╔══

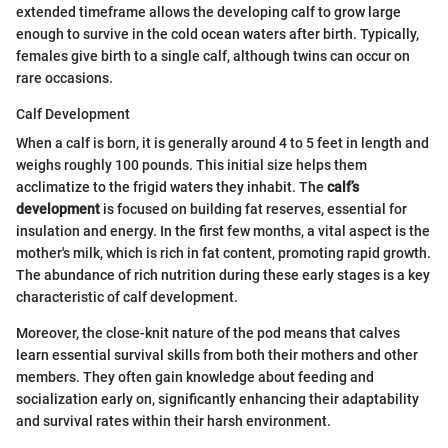
extended timeframe allows the developing calf to grow large
enough to survive in the cold ocean waters after birth. Typically,
females give birth to a single calf, although twins can occur on
rare occasions.
Calf Development
When a calf is born, it is generally around 4 to 5 feet in length and
weighs roughly 100 pounds. This initial size helps them
acclimatize to the frigid waters they inhabit. The
calf’s
development
is focused on building fat reserves, essential for
insulation and energy. In the first few months, a vital aspect is the
mother's milk, which is rich in fat content, promoting rapid growth.
The abundance of rich nutrition during these early stages is a key
characteristic of calf development.
Moreover, the close-knit nature of the pod means that calves
learn essential survival skills from both their mothers and other
members. They often gain knowledge about feeding and
socialization early on, significantly enhancing their adaptability
and survival rates within their harsh environment.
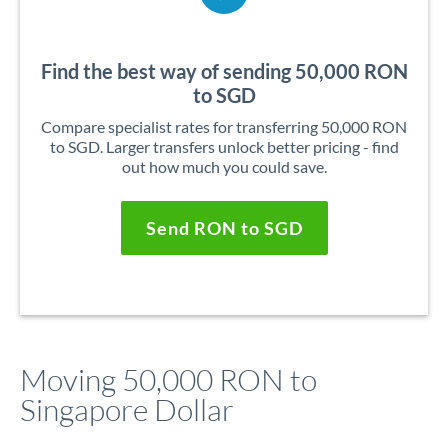
Find the best way of sending 50,000 RON
to SGD
Compare specialist rates for transferring 50,000 RON
to SGD. Larger transfers unlock better pricing - find
out how much you could save.
Send RON to SGD
Moving 50,000 RON to
Singapore Dollar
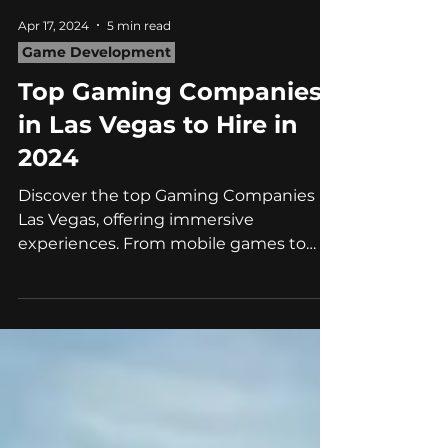
Apr 17, 2024
5 min read
Game Development
Top Gaming Companies
in Las Vegas to Hire in
2024
Discover the top Gaming Companies in
Las Vegas, offering immersive
experiences. From mobile games to
social gaming, explore the best partner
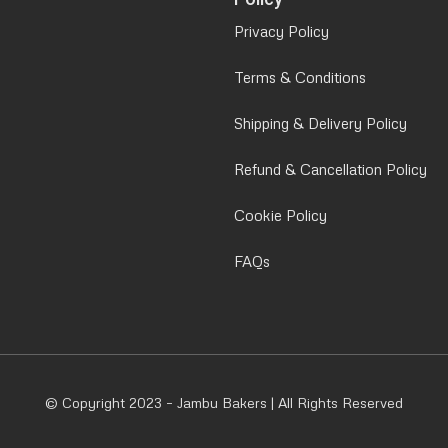
Privacy Policy
Terms & Conditions
Shipping & Delivery Policy
Refund & Cancellation Policy
Cookie Policy
FAQs
© Copyright 2023 – Jambu Bakers | All Rights Reserved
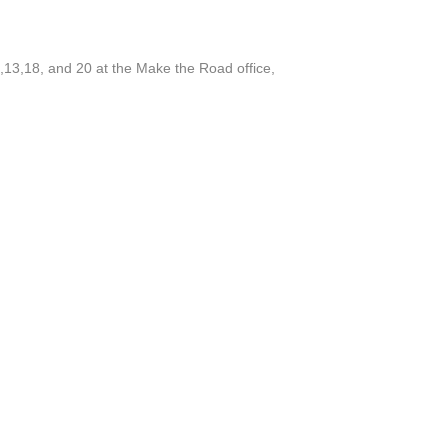
,13,18, and 20 at the Make the Road office,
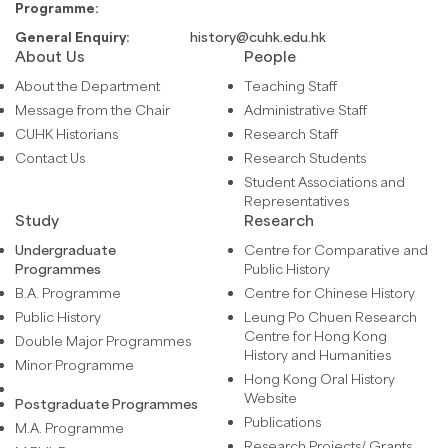
Programme:
General Enquiry:
history@cuhk.edu.hk
About Us
People
About the Department
Teaching Staff
Message from the Chair
Administrative Staff
CUHK Historians
Research Staff
Contact Us
Research Students
Student Associations and
Representatives
Study
Research
Undergraduate
Centre for Comparative and
Programmes
Public History
B.A. Programme
Centre for Chinese History
Public History
Leung Po Chuen Research
Centre for Hong Kong
Double Major Programmes
History and Humanities
Minor Programme
Hong Kong Oral History
Website
Postgraduate Programmes
Publications
M.A. Programme
Research Projects/ Grants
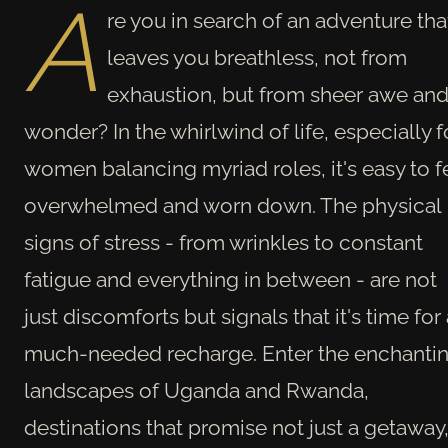
A
re you in search of an adventure tha
leaves you breathless, not from
exhaustion, but from sheer awe an
wonder? In the whirlwind of life, especially f
women balancing myriad roles, it's easy to f
overwhelmed and worn down. The physical
signs of stress - from wrinkles to constant
fatigue and everything in between - are not
just discomforts but signals that it's time for
much-needed recharge. Enter the enchanti
landscapes of Uganda and Rwanda,
destinations that promise not just a getaway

╚══

→ **WHAT IS REQUIRED**
Find and copy each line in the material above where the string "their" occurs.

→ **SOLUTION TO THE PROBLEM**
learn essential survival skills from both their mothers and other
socialization early on, significantly enhancing their adaptability
and survival rates within their harsh environment.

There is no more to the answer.